Towards the end of 2010 the CPB had coalesced on a vision and a set of goals, along with some specific recommendations. While there was consensus on the substance, the board was having trouble articulating the vision into the words for the plan documents. Also, a comprehensive plan must have an environmental impact statement. Because of these requirements, the Trustees hired a consultant to help the CPB draft the plan documents. Unfortunately the CPB was very dissatisfied with what the consultant produced. It didn’t express well what the board had intended. Shortly thereafter, the CPB suspended work on the plan.
Even though the plan remained incomplete, the main goals and proposals were supported by the Mayor and Trustees and they continued to promote key concepts.
The CPB proposed goals to promote economic sustainability and cultural sustainability for South Nyack.
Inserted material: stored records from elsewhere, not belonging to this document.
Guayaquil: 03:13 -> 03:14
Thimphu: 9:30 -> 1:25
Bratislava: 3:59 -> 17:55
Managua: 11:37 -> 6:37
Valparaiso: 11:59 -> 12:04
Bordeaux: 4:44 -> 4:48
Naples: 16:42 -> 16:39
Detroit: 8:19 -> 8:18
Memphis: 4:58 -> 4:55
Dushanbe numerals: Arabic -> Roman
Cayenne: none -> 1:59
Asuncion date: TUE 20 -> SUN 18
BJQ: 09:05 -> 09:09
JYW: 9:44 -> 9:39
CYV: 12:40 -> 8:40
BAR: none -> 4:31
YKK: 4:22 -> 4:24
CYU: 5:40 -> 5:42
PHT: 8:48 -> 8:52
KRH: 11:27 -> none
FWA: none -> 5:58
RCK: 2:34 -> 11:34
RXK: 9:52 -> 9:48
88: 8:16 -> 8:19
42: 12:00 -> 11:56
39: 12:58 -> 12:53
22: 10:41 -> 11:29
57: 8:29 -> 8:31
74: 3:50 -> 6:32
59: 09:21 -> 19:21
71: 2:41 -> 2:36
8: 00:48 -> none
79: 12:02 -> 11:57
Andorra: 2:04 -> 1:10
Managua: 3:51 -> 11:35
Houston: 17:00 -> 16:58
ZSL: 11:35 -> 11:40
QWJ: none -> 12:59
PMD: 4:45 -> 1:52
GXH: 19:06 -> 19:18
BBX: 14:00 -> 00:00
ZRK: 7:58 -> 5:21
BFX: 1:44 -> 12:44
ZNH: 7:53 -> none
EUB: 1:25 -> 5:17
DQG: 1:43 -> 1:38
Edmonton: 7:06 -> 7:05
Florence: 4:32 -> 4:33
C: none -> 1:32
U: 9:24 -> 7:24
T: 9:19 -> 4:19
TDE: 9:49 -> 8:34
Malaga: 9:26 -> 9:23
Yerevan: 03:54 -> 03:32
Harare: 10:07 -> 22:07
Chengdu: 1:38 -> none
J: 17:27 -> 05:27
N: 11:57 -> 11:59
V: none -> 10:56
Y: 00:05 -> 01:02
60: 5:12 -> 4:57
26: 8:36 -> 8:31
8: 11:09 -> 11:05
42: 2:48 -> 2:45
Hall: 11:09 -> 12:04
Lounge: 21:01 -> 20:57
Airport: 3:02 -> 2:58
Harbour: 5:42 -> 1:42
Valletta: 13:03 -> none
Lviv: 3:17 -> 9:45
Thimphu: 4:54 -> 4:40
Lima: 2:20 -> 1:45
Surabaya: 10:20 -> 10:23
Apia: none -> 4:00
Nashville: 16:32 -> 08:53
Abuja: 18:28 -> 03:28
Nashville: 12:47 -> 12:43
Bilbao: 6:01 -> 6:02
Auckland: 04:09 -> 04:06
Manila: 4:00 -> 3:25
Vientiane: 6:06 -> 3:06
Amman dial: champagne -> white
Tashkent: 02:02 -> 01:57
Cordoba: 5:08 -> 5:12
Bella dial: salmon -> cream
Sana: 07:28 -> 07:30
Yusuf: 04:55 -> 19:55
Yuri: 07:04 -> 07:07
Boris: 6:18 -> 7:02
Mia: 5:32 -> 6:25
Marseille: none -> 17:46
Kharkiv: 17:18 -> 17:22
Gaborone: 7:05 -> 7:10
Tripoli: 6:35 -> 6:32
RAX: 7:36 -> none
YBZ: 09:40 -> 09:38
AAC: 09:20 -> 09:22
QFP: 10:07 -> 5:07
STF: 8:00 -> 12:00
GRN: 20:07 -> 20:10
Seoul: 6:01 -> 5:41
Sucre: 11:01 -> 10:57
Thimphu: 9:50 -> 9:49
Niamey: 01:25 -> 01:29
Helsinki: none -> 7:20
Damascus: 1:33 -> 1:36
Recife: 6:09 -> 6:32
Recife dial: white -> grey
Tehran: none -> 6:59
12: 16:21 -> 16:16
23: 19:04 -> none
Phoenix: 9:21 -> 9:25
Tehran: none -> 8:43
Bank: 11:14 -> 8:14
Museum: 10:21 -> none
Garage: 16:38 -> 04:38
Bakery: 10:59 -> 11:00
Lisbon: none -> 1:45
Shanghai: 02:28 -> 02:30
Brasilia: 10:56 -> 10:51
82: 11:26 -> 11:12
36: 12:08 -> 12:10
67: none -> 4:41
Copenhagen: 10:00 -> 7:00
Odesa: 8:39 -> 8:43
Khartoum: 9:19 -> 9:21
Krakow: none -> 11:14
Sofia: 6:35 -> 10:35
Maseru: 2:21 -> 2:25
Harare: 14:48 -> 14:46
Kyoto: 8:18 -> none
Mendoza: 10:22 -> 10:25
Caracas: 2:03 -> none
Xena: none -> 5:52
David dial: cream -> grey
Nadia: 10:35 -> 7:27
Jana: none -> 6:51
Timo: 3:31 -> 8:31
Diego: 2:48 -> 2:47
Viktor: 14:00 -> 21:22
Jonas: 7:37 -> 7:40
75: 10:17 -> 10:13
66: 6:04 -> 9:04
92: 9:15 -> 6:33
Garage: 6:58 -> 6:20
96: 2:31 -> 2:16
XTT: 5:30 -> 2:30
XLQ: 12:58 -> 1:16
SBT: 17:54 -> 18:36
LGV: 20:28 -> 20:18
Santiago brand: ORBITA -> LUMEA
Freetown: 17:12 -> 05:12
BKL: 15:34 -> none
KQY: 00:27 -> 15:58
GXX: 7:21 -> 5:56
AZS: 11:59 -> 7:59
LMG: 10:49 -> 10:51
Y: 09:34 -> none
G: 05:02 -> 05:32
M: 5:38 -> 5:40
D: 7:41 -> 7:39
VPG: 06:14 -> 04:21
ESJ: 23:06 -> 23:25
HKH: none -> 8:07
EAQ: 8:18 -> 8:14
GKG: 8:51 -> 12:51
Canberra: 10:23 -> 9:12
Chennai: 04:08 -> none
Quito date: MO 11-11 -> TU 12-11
Their proposed a strategy to achieve these goals included a concept to redevelop Thruway Interchange 10. This came to be known as the Village of South Nyack Economic Sustainability Initiative. The initiative recommends that a feasibility study be conducted to explore the practicality of the plan. The Rockland County Legislature included the study recommendation in the Rockland County Comprehensive Plan. The study recommendation was also added to the Regional Transportation Plan (RTP) of the New York Metropolitan Transportation Council (NYMTC).
In 2014, the Village applied and was approved for a grant to fund the study from the New NY Bridge Project Benefit Fund.
Comprehensive Plan Goals
The CPB proposed two goals for South Nyack:
When the Thruway extension came through South Nyack in the 1950s, it eliminated virtually all of South Nyack’s commercial properties. The Village is now almost exclusively residential. Since then, the Village has had to sustain itself solely on residential property taxes. Over the years, costs keep increasing and many of our South Nyack residents have found it harder and harder to be able to afford to live here. The CPB concluded that this was fiscally unsustainable. South Nyack must find a better business model to fund the services our residents need and deserve in a way that we can all afford.
South Nyack residents like the character of the Village and want to keep it that way. South Nyack is known to be a quiet, residential community. It has diverse demographics in both income and ethnicity. Its architectural vocabulary is primarily pre-war, but somewhat eclectic. But South Nyack lacks identity. The Thruway literally bisects the village. The southwestern hillside neighborhoods, including Nyack College, are cut off from the riverside half of the village. The neighboring Village of Nyack has come to serve as South Nyack’s downtown. Although South Nyack is a riverside community, there is no significant public access to the river. South Nyack would benefit from steps to establish a unique village identity that expresses its character.
The Village of South Nyack Economic Sustainability Initiative
Prior to 2012, the project to replace the Tappan Zee Bridge replacement project was only part of a larger project to improve the I-287 corridor from Suffern to Port Chester. The larger project proposed adding a mass transit system along I-287. This would have necessitated widening the highway as it passes through South Nyack. The overpasses in South Nyack would have to be replaced. The Thruway Authority drew up preliminary plans to redesign the circular Exit 10 interchange, dramatically reducing its size. This would have freed up a large tract of land on the north side.
The CPB recognized that the reconstruction of the Thruway through South Nyack offered an opportunity to leverage that work to bring benefits to South Nyack. Mayor DuBow had proposed covering over the Thruway and building a ‘lid’ park. The CPB expanded on that concept along with the Interchange 10 redesign to refine a proposal that would foster economic and cultural sustainability for the Village.